I am virtualization newbie. Please advise on these questions. Please note using a commercial VM software like Citrix or VMware is not a choice for me.

I have at my disposal a couple of 2x 4 core servers with 32 GB RAM. I need to create 16 VMs on each server to test some web applications.

  1. Can I provision half a core as a virtual CPU for each VM? To my best knowledge I can't do so on Xen. Is it possible on KVM or some other free open source VM solution?

  2. If it's not possible to assign half a core, how do I ensure that uniform processing power is available for all VMs?

  3. Since the job is to create separate instances for hosting 16 web apps in a physical server, do you recommend setting up a private cloud using Ubuntu Enterprise Cloud as a better option?
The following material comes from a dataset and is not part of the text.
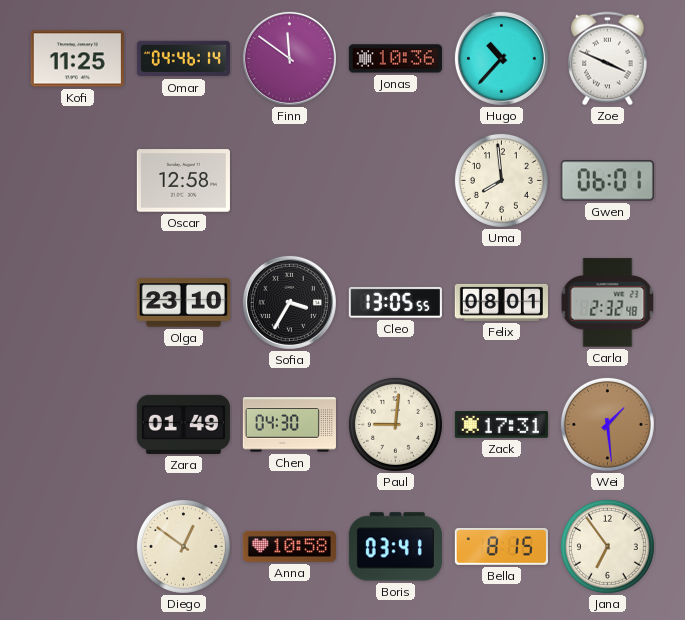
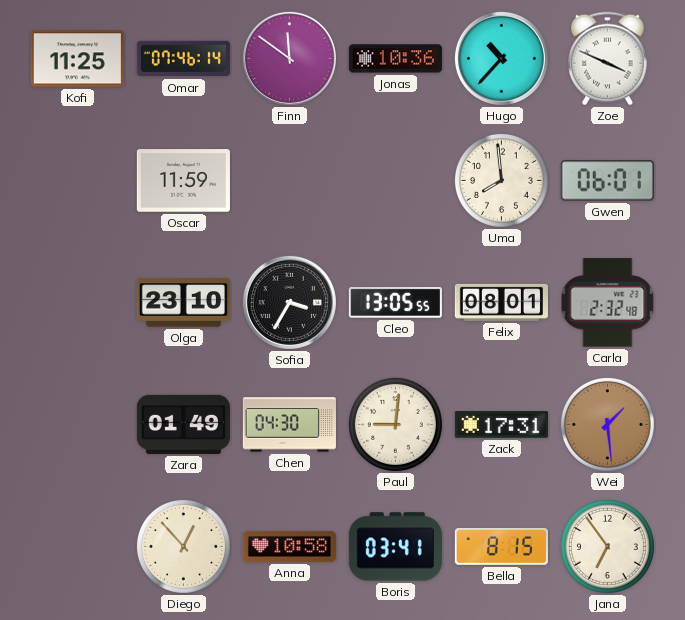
Omar: 04:46 -> 07:46
Oscar: 12:58 -> 11:59
Diego: 12:51 -> 12:53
  4. Is there HA solution under KVM, like Remus for Xen?

  1. To the best of my knowledge, assigning half a vCPU isn't possible on KVM. It's certainly not using something like RHEV, which is based on KVM.
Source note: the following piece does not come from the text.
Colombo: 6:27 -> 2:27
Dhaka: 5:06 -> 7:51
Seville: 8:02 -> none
  2. Assign one vCPU to each machine. Since KVM uses the linux scheduler for distributing workload rather than actually assigning physical CPUs to VMs, this should work fine. We currently have more vCPUs than physical CPUs running on our hosts.

  3. UEC might be a simpler option than KVM, especially if you start to introduce a level of complexity like configurating HA for KVM. If you don't have much experience with KVM or linux, UEC is a viable option.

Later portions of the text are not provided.